Both Startrek 1 and 2 use the exact same solution with slightly different parameters. This writeup will use the parameters and source code for Startrek 1 for the majority of the writeup. Anywhere that the behavior or parameters of Startrek 2 differ from Startrek 1 will be noted.

Summary:

1. Reverse engineering the jump function in the binary with Ghidra reveals how map data is stored in memory.
2. The third parameter of the jump function contains the map information. Further analysis of main reveals the total size of the map array.
3. Map data can be extracted from memory using GDB by breaking on the jump function.
4. The map data can be treated as a directed graph where each point or “galaxy” is a vertex, and edges are drawn from one galaxy to another in the positive direction.

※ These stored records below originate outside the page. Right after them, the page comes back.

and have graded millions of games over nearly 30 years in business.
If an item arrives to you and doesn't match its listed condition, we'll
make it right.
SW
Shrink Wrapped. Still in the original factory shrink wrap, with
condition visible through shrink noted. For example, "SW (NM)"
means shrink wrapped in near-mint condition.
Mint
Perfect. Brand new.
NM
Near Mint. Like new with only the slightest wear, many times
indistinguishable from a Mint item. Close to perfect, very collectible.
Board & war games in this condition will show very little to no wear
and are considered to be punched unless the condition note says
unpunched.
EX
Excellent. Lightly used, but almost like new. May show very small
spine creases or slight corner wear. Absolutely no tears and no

Additionally, the “wormholes” and “slipstreams” can be treated as edges.
5. Using the directed graph, a BFS algorithm can be used to find the most efficent paths to the target galaxy.
6. Once two valid paths are found using the BFS algorithm, the flag can only be aquired by using gdb to read register values shortly after the success method is printed.

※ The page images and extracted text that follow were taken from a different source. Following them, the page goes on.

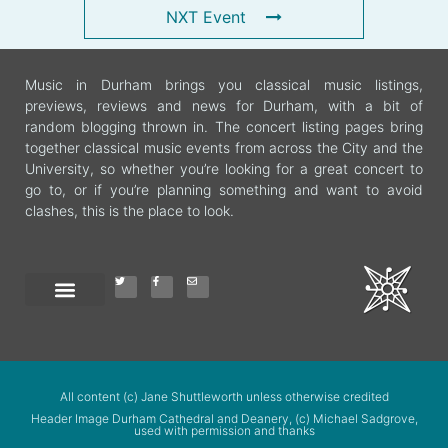
NXT Event
Music in Durham brings you classical music listings,
previews, reviews and news for Durham, with a bit of
random blogging thrown in. The concert listing pages bring
together classical music events from across the City and the
University, so whether you’re looking for a great concert to
go to, or if you’re planning something and want to avoid
clashes, this is the place to look.
All content (c) Jane Shuttleworth unless otherwise credited
Header Image Durham Cathedral and Deanery, (c) Michael Sadgrove,
used with permission and thanks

Initial Analysis on jump and main

When run, the startrek binary will loop through two ships. Both ships start at 5 fuel and at position 000. Rerunning the binary multiple times shows that the jump distance on both ships is random. An additional noteable behavior is that the binary will sleep for 1 second at least once on every loop.

Ships in Startrek 2 start with 8 fuel.

┌[[email protected]]-[startrek-1]
└─ ▶ ./startrek
Captains Kirk and Spock both begin in Galaxy 000. Their ships' fuel levels are both at 100%.  Good luck!  If you help the Captains accomplish their mission, you will surely Live Long and Prosper!

Starship: 1     Current Galaxy: 000     Jumps Remaining: 5
Preparing the ship for the next jump...
Do you want to tell the Captain to alter his trajectory (y/n)?
n
Jumped 6 galaxies and landed on 006

Starship: 2     Current Galaxy: 000     Jumps Remaining: 5
Preparing the ship for the next jump...
Do you want to tell the Captain to alter his trajectory (y/n)?
n

...

Starship: 1     Current Galaxy: 016     Jumps Remaining: 1
Preparing the ship for the next jump...
Do you want to tell the Captain to alter his trajectory (y/n)?
n
Jumped 5 galaxies and landed on 021
This galaxy contained a wormhole, you were teleported to galaxy 003.

Starship: 2     Current Galaxy: 086     Jumps Remaining: 1
Preparing the ship for the next jump...
Do you want to tell the Captain to alter his trajectory (y/n)?
n
Jumped 4 galaxies and landed on 090
You failed to guide both ships to the correct world. The Architects will not relinquish the Quantum Key!

The startrek 2 binary adds an additional prompt at the very beginning asking to transfer fuel from ship 1 to ship 2.

Additional behavior includes allowing for a trajectory change. This is also random, and the heading input has no influence on the new trajectory.

┌[[email protected]]-[startrek-1]
└─ ▶ ./startrek
Captains Kirk and Spock both begin in Galaxy 000. Their ships' fuel levels are both at 100%.  Good luck!  If you help the Captains accomplish their mission, you will surely Live Long and Prosper!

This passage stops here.